The increase comes after Wisconsin Watch and The Badger Project reported two years ago that Wisconsin’s rate of police killings ranked among the lowest in the nation over the past decade. In the past two years the rate has risen, particularly compared with neighboring states.

There were at least 24 fatal encounters last year, up from 14 the previous year. So far the number of deaths this year is at least 19, according to a Wisconsin Watch review. That outpaces Illinois, which has more than twice the population.

Local district attorneys have determined virtually every police use-of-force case was justified. But the increased frequency of fatal encounters has prompted law enforcement accountability advocates to call for more state oversight.

Russell Beckman, a retired Kenosha detective turned policing reform activist, said he fears police killings now carry less stigma and that the legal system allows officer safety to trump public safety.

“A shoot can be legal — justified — a legal justified shoot,” he said. “But that doesn't mean it was necessary.”

The state’s largest police union doesn’t dispute the rising death count but says police are mostly responding to people who are armed or thought to be armed — threatening officers or bystanders.

“I don't think there is a good explanation,” said Jim Palmer, executive director of the Wisconsin Professional Police Association.

Democratic Attorney General Josh Kaul told reporters earlier this summer the increase is “most significantly related to the number of incidents in which force needs to be used because of the circumstances.”

Wisconsin Watch’s count of at least 19 fatal encounters matches figures from Mapping Police Violence, a research collaborative that has tracked such data since 2013. Over that 11-year time frame about three in four fatal encounters in Wisconsin involved a subject with an alleged weapon, according to a Wisconsin Watch analysis of the collaborative’s data.

But since the pandemic the percentage of cases involving a weapon has been lower than in neighboring states, while the percentage involving a mental health crisis has increased, the analysis found.

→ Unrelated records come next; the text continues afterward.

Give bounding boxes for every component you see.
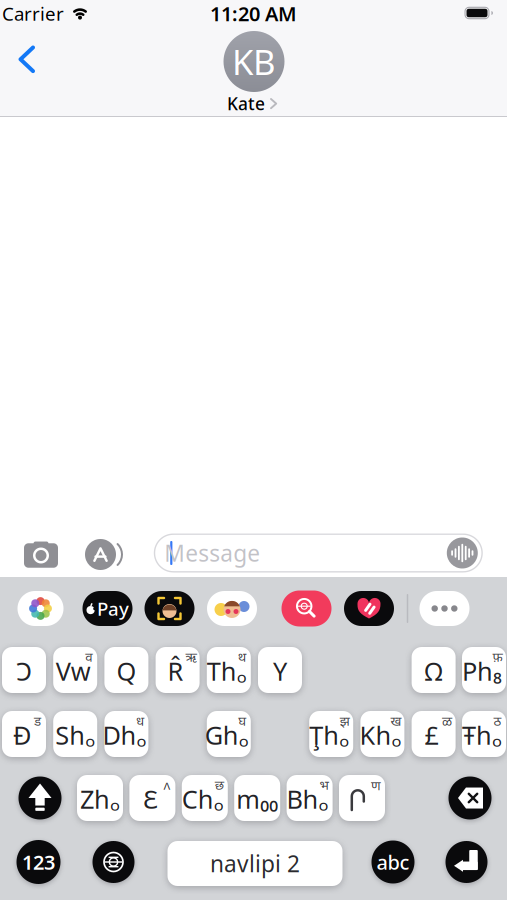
staticText: Ω xyxy=(425,654,443,688)
staticText: घ xyxy=(238,712,246,729)
button[interactable]: Shift xyxy=(18,776,62,820)
button[interactable]: Back xyxy=(18,46,40,74)
button[interactable]: Ω xyxy=(412,647,456,693)
staticText: 123 xyxy=(22,849,55,875)
staticText: Shₒ xyxy=(55,718,95,752)
staticText: Dhₒ xyxy=(102,718,146,752)
button[interactable]: Chₒ xyxy=(182,775,228,821)
button[interactable]: m₀₀ xyxy=(234,775,280,821)
staticText: Vw xyxy=(56,654,91,688)
staticText: m₀₀ xyxy=(236,782,278,816)
staticText: Ţhₒ xyxy=(309,718,349,752)
button[interactable]: Ɔ xyxy=(2,647,46,693)
button[interactable]: £ xyxy=(412,711,456,757)
staticText: ध xyxy=(136,712,144,729)
staticText: £ xyxy=(425,718,439,752)
button[interactable]: More apps xyxy=(420,591,470,626)
button[interactable]: Camera xyxy=(24,540,58,568)
staticText: ʌ xyxy=(163,776,170,793)
staticText: Thₒ xyxy=(207,654,247,688)
staticText: Carrier xyxy=(2,1,64,26)
staticText: Zhₒ xyxy=(80,782,120,816)
button[interactable]: Delete xyxy=(448,776,492,820)
button[interactable]: Return xyxy=(446,841,488,883)
button[interactable]: Vw xyxy=(53,647,97,693)
staticText: Ghₒ xyxy=(205,718,249,752)
staticText: फ़ xyxy=(492,648,502,665)
button[interactable]: Ɛ xyxy=(129,775,175,821)
staticText: navlipi 2 xyxy=(210,848,300,878)
button[interactable]: Space xyxy=(168,841,342,886)
button[interactable]: Numbers xyxy=(16,840,60,884)
button[interactable]: Shₒ xyxy=(53,711,97,757)
staticText: भ xyxy=(320,776,329,793)
button[interactable]: Letters xyxy=(372,840,414,884)
button[interactable]: Apple Pay xyxy=(82,591,132,626)
staticText: Ɛ xyxy=(143,782,158,816)
button[interactable]: Dhₒ xyxy=(104,711,148,757)
staticText: ख xyxy=(390,712,401,729)
button[interactable]: Y xyxy=(258,647,302,693)
button[interactable]: Kate profile xyxy=(224,31,284,92)
staticText: थ xyxy=(238,648,247,665)
button[interactable]: iMessage apps xyxy=(85,539,123,570)
button[interactable]: Memoji xyxy=(144,591,194,626)
staticText: Đ xyxy=(13,718,31,752)
button[interactable]: Ph₈ xyxy=(462,647,506,693)
staticText: ण xyxy=(371,776,381,794)
button[interactable]: Q xyxy=(104,647,148,693)
staticText: ठ xyxy=(494,712,502,729)
button[interactable]: Photos xyxy=(18,591,64,626)
button[interactable]: R̂ xyxy=(156,647,200,693)
button[interactable]: Thₒ xyxy=(207,647,251,693)
staticText: छ xyxy=(215,776,224,793)
button[interactable]: Đ xyxy=(2,711,46,757)
button[interactable]: Message xyxy=(154,534,483,572)
button[interactable]: Khₒ xyxy=(360,711,404,757)
staticText: KB xyxy=(232,38,276,84)
staticText: Y xyxy=(273,654,287,688)
staticText: ड xyxy=(34,712,41,729)
button[interactable]: Stickers xyxy=(207,591,257,626)
button[interactable]: Ghₒ xyxy=(207,711,251,757)
staticText: ळ xyxy=(442,712,452,729)
button[interactable]: Ţhₒ xyxy=(309,711,353,757)
button[interactable]: ण xyxy=(339,775,385,821)
staticText: Q xyxy=(116,654,136,688)
staticText: 11:20 AM xyxy=(210,0,297,27)
staticText: झ xyxy=(340,712,350,729)
staticText: ऋ xyxy=(186,648,197,665)
button[interactable]: Next keyboard xyxy=(92,841,134,883)
staticText: Bhₒ xyxy=(287,782,329,816)
button[interactable]: Search xyxy=(282,590,332,626)
button[interactable]: Digital Touch xyxy=(344,591,394,626)
staticText: Kate xyxy=(227,92,265,115)
button[interactable]: Bhₒ xyxy=(287,775,333,821)
staticText: Pay xyxy=(97,596,129,621)
button[interactable]: Zhₒ xyxy=(77,775,123,821)
staticText: Ŧhₒ xyxy=(462,718,502,752)
staticText: R̂ xyxy=(168,654,184,688)
button[interactable]: Kate xyxy=(227,92,278,115)
staticText: Ph₈ xyxy=(462,654,502,688)
staticText: abc xyxy=(376,849,410,875)
staticText: Khₒ xyxy=(359,718,401,752)
staticText: Message xyxy=(164,538,260,568)
staticText: Ɔ xyxy=(16,654,32,688)
staticText: व xyxy=(85,648,92,665)
staticText: Chₒ xyxy=(182,782,224,816)
button[interactable]: Ŧhₒ xyxy=(462,711,506,757)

De-escalation protocols unheeded in Rice Lake

The majority of 2024 in-custody deaths involved shootings of suspects deemed threatening. In some cases prosecutors ruled such force justified even though officers disregarded de-escalation best practices.

The Rice Lake Police Department’s crisis intervention protocols call for attempts at de-escalation before resorting to deadly force. They instruct officers not to “argue, speak with a raised voice or use threats to obtain compliance.”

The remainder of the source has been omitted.